**TO DO:** Could you please retype exactly the lines from the start of the records below through the line that contains "Fix keretes szúnyogháló", both included, and leave out the pictures?

**EXTRACTED MATERIAL:**
::::

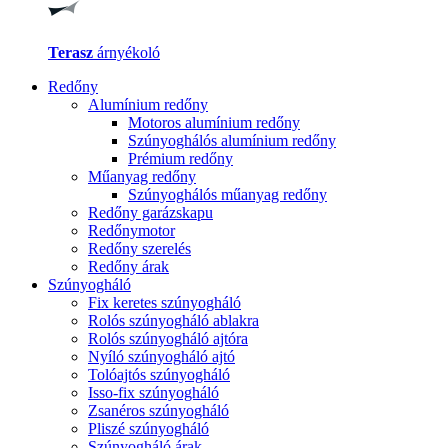
Terasz
árnyékoló
Redőny
Alumínium redőny
Motoros alumínium redőny
Szúnyoghálós alumínium redőny
Prémium redőny
Műanyag redőny
Szúnyoghálós műanyag redőny
Redőny garázskapu
Redőnymotor
Redőny szerelés
Redőny árak
Szúnyogháló
Fix keretes szúnyogháló
Rolós szúnyogháló ablakra
Rolós szúnyogháló ajtóra
Nyíló szúnyogháló ajtó
Tolóajtós szúnyogháló
Isso-fix szúnyogháló
Zsanéros szúnyogháló
Pliszé szúnyogháló
Szúnyogháló árak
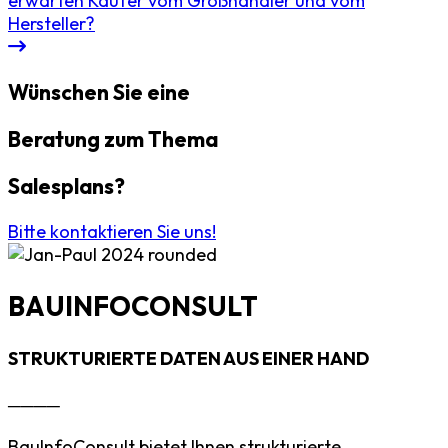
erwarten Käufer vom Großhändler und vom
Hersteller?
Wünschen Sie eine
Beratung zum Thema
Salesplans?
Bitte kontaktieren Sie uns!
BAUINFOCONSULT
STRUKTURIERTE DATEN AUS EINER HAND
────
BauInfoConsult bietet Ihnen strukturierte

::::

**SOLUTION FOR THIS EXERCISE:**
Terasz
árnyékoló
Redőny
Alumínium redőny
Motoros alumínium redőny
Szúnyoghálós alumínium redőny
Prémium redőny
Műanyag redőny
Szúnyoghálós műanyag redőny
Redőny garázskapu
Redőnymotor
Redőny szerelés
Redőny árak
Szúnyogháló
Fix keretes szúnyogháló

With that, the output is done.